» **YOUR ASSIGNMENT**
Please return all lines from the records below that include the string "Arıca".

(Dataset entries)

==============================

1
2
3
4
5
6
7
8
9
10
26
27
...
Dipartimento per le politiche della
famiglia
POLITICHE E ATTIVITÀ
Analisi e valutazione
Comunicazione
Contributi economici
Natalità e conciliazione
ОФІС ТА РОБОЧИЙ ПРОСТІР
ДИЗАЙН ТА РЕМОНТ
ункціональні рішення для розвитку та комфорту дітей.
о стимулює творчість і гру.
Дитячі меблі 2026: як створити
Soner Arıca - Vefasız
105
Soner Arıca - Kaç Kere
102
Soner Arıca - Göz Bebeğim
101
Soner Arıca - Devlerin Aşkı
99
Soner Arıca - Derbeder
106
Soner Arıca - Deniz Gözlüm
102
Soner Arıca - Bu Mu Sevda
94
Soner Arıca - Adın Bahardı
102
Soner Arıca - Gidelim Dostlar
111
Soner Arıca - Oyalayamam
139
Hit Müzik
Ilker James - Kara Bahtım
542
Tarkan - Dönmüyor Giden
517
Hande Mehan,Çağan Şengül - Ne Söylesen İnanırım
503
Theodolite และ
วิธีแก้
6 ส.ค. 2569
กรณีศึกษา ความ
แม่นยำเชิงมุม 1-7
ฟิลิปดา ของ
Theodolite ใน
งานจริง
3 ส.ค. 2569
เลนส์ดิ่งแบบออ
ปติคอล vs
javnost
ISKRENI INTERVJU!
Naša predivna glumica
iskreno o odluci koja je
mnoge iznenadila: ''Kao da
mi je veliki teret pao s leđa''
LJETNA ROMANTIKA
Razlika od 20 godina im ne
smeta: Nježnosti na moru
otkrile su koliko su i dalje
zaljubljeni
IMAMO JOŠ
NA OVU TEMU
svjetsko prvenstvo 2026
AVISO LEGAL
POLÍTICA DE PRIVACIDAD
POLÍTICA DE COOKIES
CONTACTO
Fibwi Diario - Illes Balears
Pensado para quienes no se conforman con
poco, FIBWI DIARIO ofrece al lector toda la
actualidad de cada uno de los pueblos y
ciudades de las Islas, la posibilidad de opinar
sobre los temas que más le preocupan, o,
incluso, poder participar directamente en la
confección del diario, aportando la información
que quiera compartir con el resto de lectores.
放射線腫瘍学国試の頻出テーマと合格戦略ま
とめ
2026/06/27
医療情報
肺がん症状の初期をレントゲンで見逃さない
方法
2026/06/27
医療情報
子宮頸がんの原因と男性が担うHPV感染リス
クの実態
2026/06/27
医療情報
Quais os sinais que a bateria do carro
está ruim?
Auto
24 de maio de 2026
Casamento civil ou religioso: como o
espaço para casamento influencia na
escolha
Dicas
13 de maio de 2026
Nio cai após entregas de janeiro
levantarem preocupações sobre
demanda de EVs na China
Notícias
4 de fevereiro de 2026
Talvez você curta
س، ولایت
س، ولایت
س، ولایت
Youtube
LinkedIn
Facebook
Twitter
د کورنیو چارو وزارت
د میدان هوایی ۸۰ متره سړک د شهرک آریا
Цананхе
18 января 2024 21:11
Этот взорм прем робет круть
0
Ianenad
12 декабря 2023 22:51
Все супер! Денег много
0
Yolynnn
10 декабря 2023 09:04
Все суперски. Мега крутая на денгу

==============================

» **OUTPUT FOR THIS EXERCISE**
Soner Arıca - Vefasız
Soner Arıca - Kaç Kere
Soner Arıca - Göz Bebeğim
Soner Arıca - Devlerin Aşkı
Soner Arıca - Derbeder
Soner Arıca - Deniz Gözlüm
Soner Arıca - Bu Mu Sevda
Soner Arıca - Adın Bahardı
Soner Arıca - Gidelim Dostlar
Soner Arıca - Oyalayamam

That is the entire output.